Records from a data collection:
=== Begin Enclosure ===

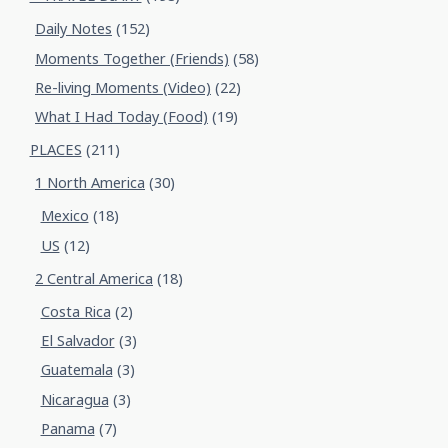
Daily Notes
(152)
Moments Together (Friends)
(58)
Re-living Moments (Video)
(22)
What I Had Today (Food)
(19)
PLACES
(211)
1 North America
(30)
Mexico
(18)
US
(12)
2 Central America
(18)
Costa Rica
(2)
El Salvador
(3)
Guatemala
(3)
Nicaragua
(3)
Panama
(7)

=== End Enclosure ===

Aim of the task
Write out all the entries exactly, except for the pictures.

Response area
Daily Notes
(152)
Moments Together (Friends)
(58)
Re-living Moments (Video)
(22)
What I Had Today (Food)
(19)
PLACES
(211)
1 North America
(30)
Mexico
(18)
US
(12)
2 Central America
(18)
Costa Rica
(2)
El Salvador
(3)
Guatemala
(3)
Nicaragua
(3)
Panama
(7)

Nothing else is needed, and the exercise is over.